Encounters: the meeting of Asia and Europe . 1500 – 1800

Edited byAnna Jackson and Amin Jaffer

Victoria and Albert Museum: £45

The lavish publication that accompanies the ground-breaking Victoria and Albert Museum exhibition, which continues until 5 th December 2004, explores, as does the exhibition itself, three hundred years of cultural, commercial and technological interaction between Europe and maritime Asia following the Portuguese explorer Vasco da Gama’s discovery of a sea route to India in 1498. The text of this extraordinarily informative volume is complemented by a complete and opulent display of objects in the exhibition, which include The Fonthill Vase – the earliest piece of Chinese porcelain in Europe; The Van Diemen Box – one of the most important pieces of Japanese lacquer in the world; jewelled clocks from The Forbidden City in Beijing; panoramic wall papers depicting Canton in the late 18 th century (from Strathallan castle); and Tippu’s Tiger – created as a gruesome Indian political statement by Tippu Sultan in 1795. Indeed illustrations of some of these rare and sometimes magnificent pieces are being published for the first time. Uniquely complementary portraits by Reynolds, Vigée le Brun, Kneller, Baynes and Zoffany round out the presentation. The book is a tour de force.

One of the strengths of the book is its broad approach, which brings together scholars working in a variety of fields. Although some of the material has been discussed in other publications this is the first time that such a rich array of objects and ideas have been brought together.

The Introduction provides a fascinating but concise background to the period and raises the underlying theme of the text: that both East and West were fascinated by one another and that the notion of exoticism, a concept generally associated with the western construct of the East, does in fact work both ways.

The period is a fascinating one indeed, taking at its starting point the arrival of the Portuguese in Asia in 1498 and closing with the establishment of British military and economic hegemony of much of South and East Asia at the end of the eighteenth century. As the book shows, although in the period under discussion relations between Europeans and Asians were often marred by misunderstanding and greed, it was also an age of cultural dialogue, hybridity and fluidity, rather than one of dichotomy of East versus West. The essays in the book show that globalisation is nothing new. However, in the period, it was not a case of one culture dominating others, but of the mutual appropriation and absorption of elements of many cultures. The exchange between East and West was not just one of goods and currencies but of ideas and lifestyle, the profound effects of which are still apparent in the world today.

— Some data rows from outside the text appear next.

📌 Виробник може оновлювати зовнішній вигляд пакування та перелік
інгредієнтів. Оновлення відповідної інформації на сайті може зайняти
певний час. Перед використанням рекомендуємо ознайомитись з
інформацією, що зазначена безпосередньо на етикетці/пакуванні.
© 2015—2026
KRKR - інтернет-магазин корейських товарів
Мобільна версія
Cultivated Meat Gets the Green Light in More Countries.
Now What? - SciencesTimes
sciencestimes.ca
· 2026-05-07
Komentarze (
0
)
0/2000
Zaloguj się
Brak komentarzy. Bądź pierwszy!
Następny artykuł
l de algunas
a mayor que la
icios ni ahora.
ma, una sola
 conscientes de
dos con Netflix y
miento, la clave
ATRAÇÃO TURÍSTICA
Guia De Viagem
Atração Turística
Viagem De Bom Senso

The book follows the innovative thematic approach of the exhibition which addresses the subject in an entirely new way. Discoveries, the first section, explores the state of play at the brink of the encounter. The renowned late scholar David Woodward provides a cartographic view of the world in the early modern period, from both European and Asian perspectives. It was luxury goods and wonders of nature from Asia that provided renaissance collectors with a vision of the East. Chapters by Annemarie Jordan Gwshend and Rose Kerr explore the appeal of Asian novelties at the time of the Discoveries. Typically in the past the Discoveries and the subsequent encounters have been seen from a western perspective. This is not the case here, and many of the authors are quite obviously specialists in Asian art and culture. Indeed the book and exhibition have been generated by the Asian Department of the Victoria and Albert Museum and many of the curators have contributed to this volume. John Guy’s chapter of Asian Trade and Exchange, for example, brings to light a hitherto neglected subject: the trade routes that existed at the time Europeans arrived in Asia.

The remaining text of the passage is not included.